Entre science et fiction. La ville à l’heure de la société de l’information : Généalogie d’une invention

Auteur / Author: 
Enrico CHAPEL (Laboratoire de Recherche en Architecture, École nationale supérieure d’architecture de Toulouse et Laboratoire Espaces Travail, École nationale supérieure d’architecture de Paris, France)
Date: 
Thursday, August 25, 2011 - 13:30
Local: 
R-R130
Séance/Workshop: 
33-3. Projections urbaines

 

Les architectes et les urbanistes agissent avec l’espace et le font en parlant et en dessinant. Ainsi, il serait illusoire de séparer le monde concret des structures urbaines de celui de ses diverses représentations dans la peinture, la photographie, le cinéma, la science, la cartographie, et la littérature.
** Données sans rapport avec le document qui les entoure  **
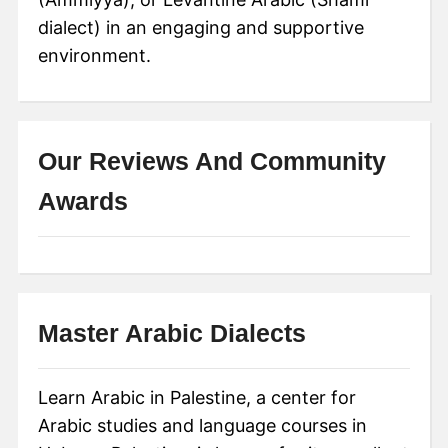
dialect) in an engaging and supportive
environment.
Our Reviews And Community
Awards
Master Arabic Dialects
Learn Arabic in Palestine, a center for
Arabic studies and language courses in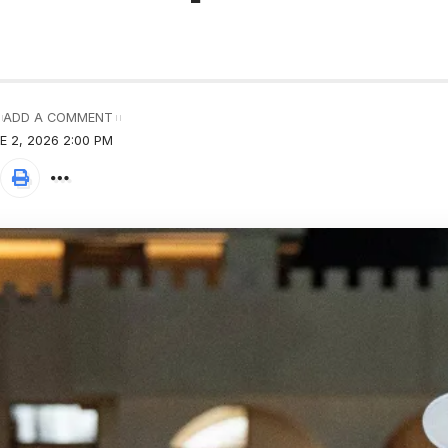
ADD A COMMENT
 2, 2026 2:00 PM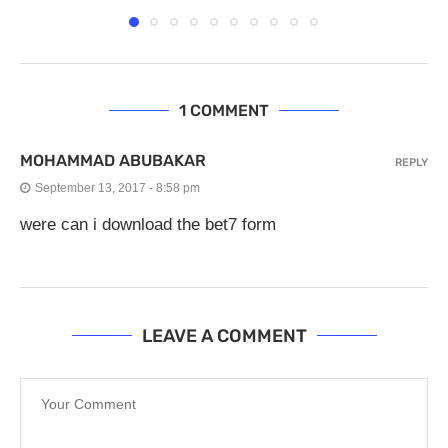
1 COMMENT
MOHAMMAD ABUBAKAR
REPLY
September 13, 2017 - 8:58 pm
were can i download the bet7 form
LEAVE A COMMENT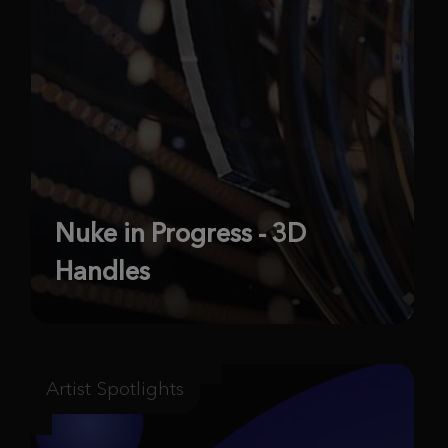
Nuke in Progress - 3D
Handles
Artist Spotlights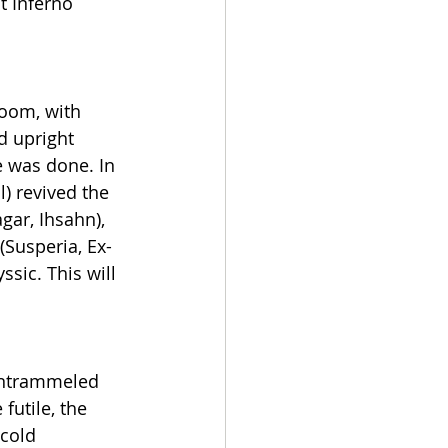
t Inferno 
oom, with 
d upright 
e was done. In 
) revived the 
ar, Ihsahn), 
(Susperia, Ex-
ic. This will 
untrammeled 
futile, the 
cold 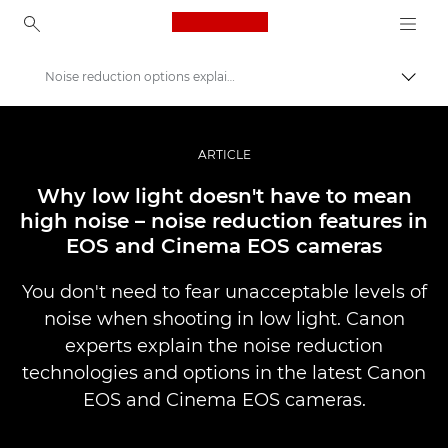
Canon Logo, back to ho
Noise reduction options explained
Прев
Canon
Професионални фотоапарати и видеокамери
ARTICLE
Разкази
Why low light doesn't have to mean
high noise – noise reduction features in
EOS and Cinema EOS cameras
You don't need to fear unacceptable levels of
noise when shooting in low light. Canon
experts explain the noise reduction
technologies and options in the latest Canon
EOS and Cinema EOS cameras.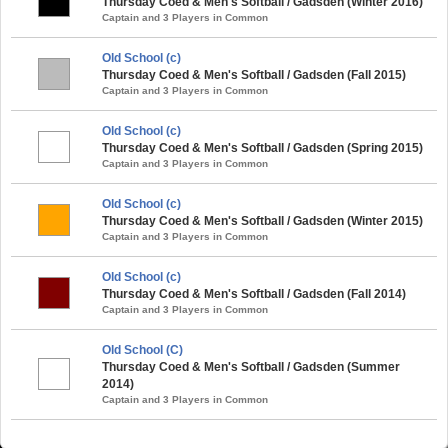
Thursday Coed & Men's Softball / Gadsden (Winter 2016)
Captain and 3 Players in Common
Old School (c)
Thursday Coed & Men's Softball / Gadsden (Fall 2015)
Captain and 3 Players in Common
Old School (c)
Thursday Coed & Men's Softball / Gadsden (Spring 2015)
Captain and 3 Players in Common
Old School (c)
Thursday Coed & Men's Softball / Gadsden (Winter 2015)
Captain and 3 Players in Common
Old School (c)
Thursday Coed & Men's Softball / Gadsden (Fall 2014)
Captain and 3 Players in Common
Old School (C)
Thursday Coed & Men's Softball / Gadsden (Summer
2014)
Captain and 3 Players in Common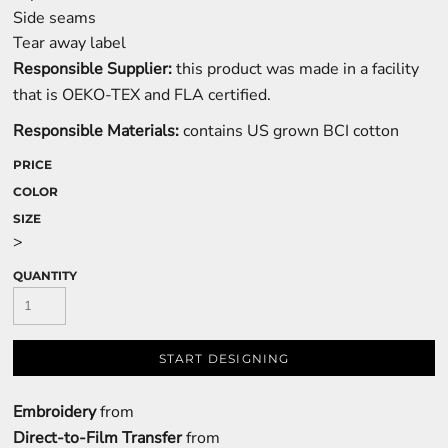
Side seams
Tear away label
Responsible Supplier:
this product was made in a facility
that is OEKO-TEX and FLA certified.
Responsible Materials:
contains US grown BCI cotton
PRICE
COLOR
SIZE
>
QUANTITY
START DESIGNING
Embroidery
from
Direct-to-Film Transfer
from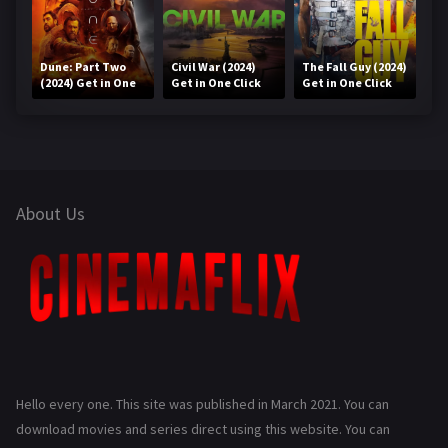
Dune: Part Two
Civil War (2024)
The Fall Guy (2024)
(2024) Get in One
Get in One Click
Get in One Click
Click
About Us
Hello every one. This site was published in March 2021. You can
download movies and series direct using this website. You can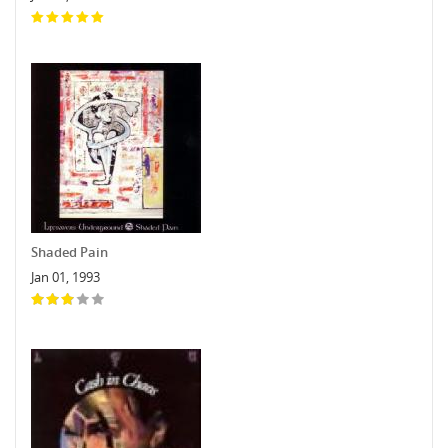
Shaded Pain
Jan 01, 1993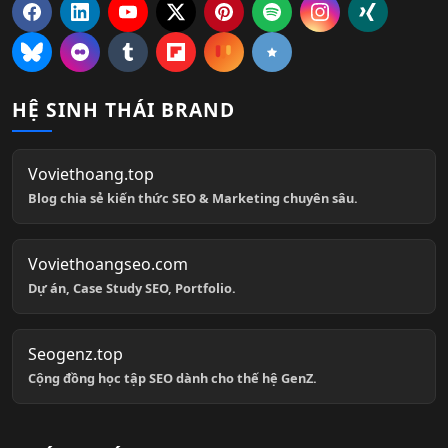
HỆ SINH THÁI BRAND
Voviethoang.top
Blog chia sẻ kiến thức SEO & Marketing chuyên sâu.
Voviethoangseo.com
Dự án, Case Study SEO, Portfolio.
Seogenz.top
Cộng đồng học tập SEO dành cho thế hệ GenZ.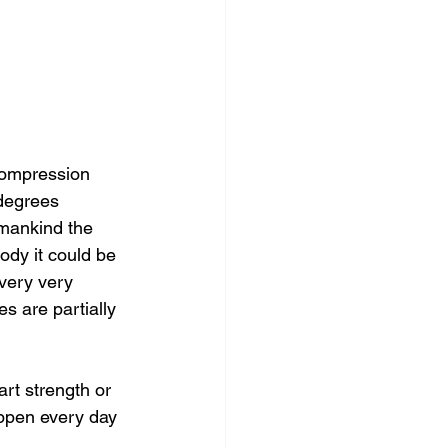
compression 
 degrees 
 mankind the 
dy it could be 
very very 
s are partially 
rt strength or 
ppen every day 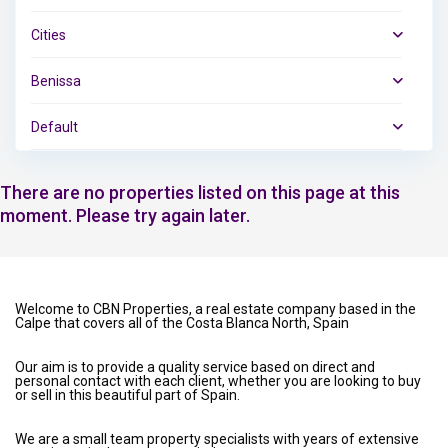
Cities
Benissa
Default
There are no properties listed on this page at this
moment. Please try again later.
Welcome to CBN Properties, a real estate company based in the
Calpe that covers all of the Costa Blanca North, Spain
Our aim is to provide a quality service based on direct and
personal contact with each client, whether you are looking to buy
or sell in this beautiful part of Spain.
We are a small team property specialists with years of extensive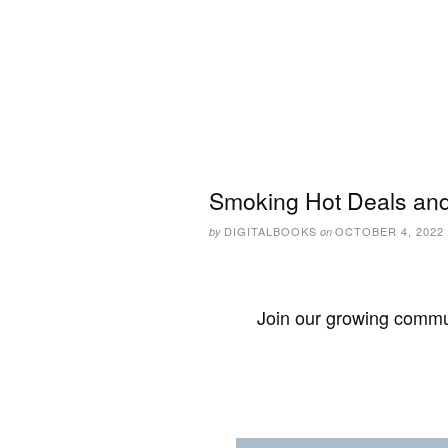
Smoking Hot Deals and
DIGITALBOOKS
OCTOBER 4, 2022
by
on
Join our growing commun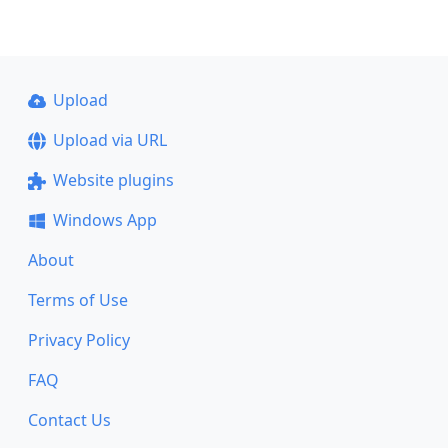
Upload
Upload via URL
Website plugins
Windows App
About
Terms of Use
Privacy Policy
FAQ
Contact Us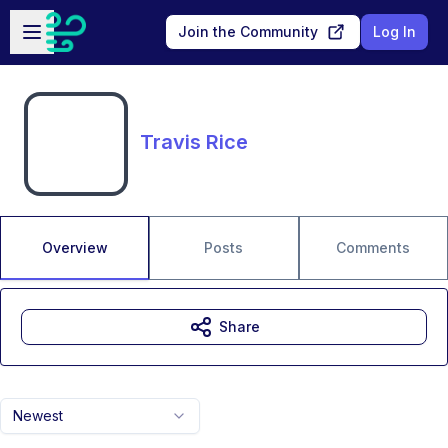
Skip to main content
Open sidebar
Join the Community
Log In
Travis Rice
Overview
Posts
Comments
Share
Newest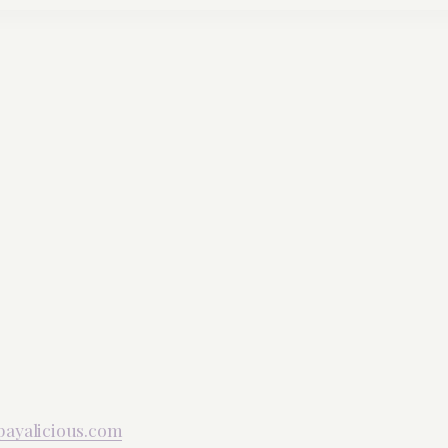
payalicious.com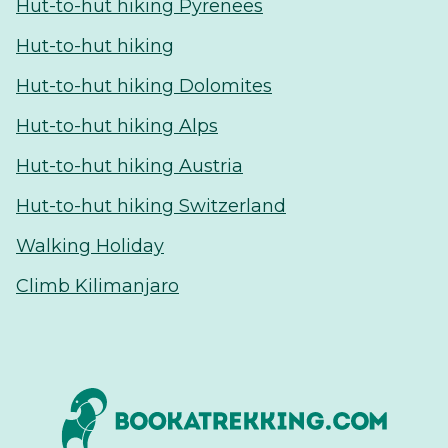
Hut-to-hut hiking Pyrenees
Hut-to-hut hiking
Hut-to-hut hiking Dolomites
Hut-to-hut hiking Alps
Hut-to-hut hiking Austria
Hut-to-hut hiking Switzerland
Walking Holiday
Climb Kilimanjaro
La ville tient indissolublement de la réalité et de l’idée, de l’objet construit et de sa représentation.
 
Dans cette communication, je me propose d’analyser un champ particulier de la ville représentée : celui des espaces virtuels qui tirent leurs formes de l’interprétation d’un ensemble d’informations numériques et de calculs. Je nomme ces espaces de « statistiques », car ils sont la manifestation de l’association qui s’opère parfois entre la réalité architecturale et urbaine et sa lecture guidée au moyen de chiffres, de cartes, de tableaux et d’autres modélisations. Ces espaces incarnent le regard métrique et calculateur, connectent la pensée visuelle avec la pensée rationnelle et, ce faisant, instaurent un paysage inédit doté d’une spatialité et d’une temporalité propres.
 
À travers l’analyse de travaux d’architectes et d’urbanistes ayant opéré tout le long du XXe siècle, je tenterai de montrer que la montée en puissance des technologies de l’information a coïncidé avec l’essor d’une nouvelle approche de l’urbanisme. L’idée d’un urbanisme paramétrique (Zaha Hadid, Paul Schumacher, O.N.A., M.V.R.D.V., etc.) n’est que la dernière manifestation d’une tendance en acte depuis la fin du XIXe siècle, époque pendant laquelle la statistique graphique, cette re-présentation spécifique du monde, ce discours imagé sur le chiffre, affecte les modalités de production et de réception des projets urbains. Espace total et finement ordonné, dont la perception refléterait le monde réel, le paysage statistique apparaîtra aussi comme une géographie imaginaire dont les architectes jouent.